== SOURCE DATA ==

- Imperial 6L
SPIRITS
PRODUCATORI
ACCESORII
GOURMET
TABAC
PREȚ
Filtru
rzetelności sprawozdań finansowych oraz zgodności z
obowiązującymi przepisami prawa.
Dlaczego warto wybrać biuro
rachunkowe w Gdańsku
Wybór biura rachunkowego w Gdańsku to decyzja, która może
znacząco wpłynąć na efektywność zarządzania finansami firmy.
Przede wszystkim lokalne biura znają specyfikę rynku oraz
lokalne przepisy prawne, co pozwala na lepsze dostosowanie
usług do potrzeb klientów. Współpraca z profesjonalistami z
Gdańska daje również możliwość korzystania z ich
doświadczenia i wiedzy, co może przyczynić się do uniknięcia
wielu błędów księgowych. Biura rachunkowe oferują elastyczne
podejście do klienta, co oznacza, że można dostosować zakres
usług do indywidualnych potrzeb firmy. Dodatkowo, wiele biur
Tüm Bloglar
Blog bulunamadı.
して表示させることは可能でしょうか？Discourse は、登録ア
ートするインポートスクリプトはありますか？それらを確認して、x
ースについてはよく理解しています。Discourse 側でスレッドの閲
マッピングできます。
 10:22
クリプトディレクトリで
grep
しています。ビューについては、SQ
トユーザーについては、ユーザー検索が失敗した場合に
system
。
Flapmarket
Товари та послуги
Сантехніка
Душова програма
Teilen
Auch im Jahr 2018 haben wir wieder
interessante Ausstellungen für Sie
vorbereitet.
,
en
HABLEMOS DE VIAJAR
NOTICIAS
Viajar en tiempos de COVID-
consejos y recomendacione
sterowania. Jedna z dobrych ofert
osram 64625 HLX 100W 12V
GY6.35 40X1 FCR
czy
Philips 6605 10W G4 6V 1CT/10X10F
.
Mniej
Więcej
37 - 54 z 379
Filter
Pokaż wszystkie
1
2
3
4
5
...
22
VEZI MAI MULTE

===

**WORK ORDER**
The answer must be one number: how many lines in the records above contain "Discourse".

**TASK ANSWER**
2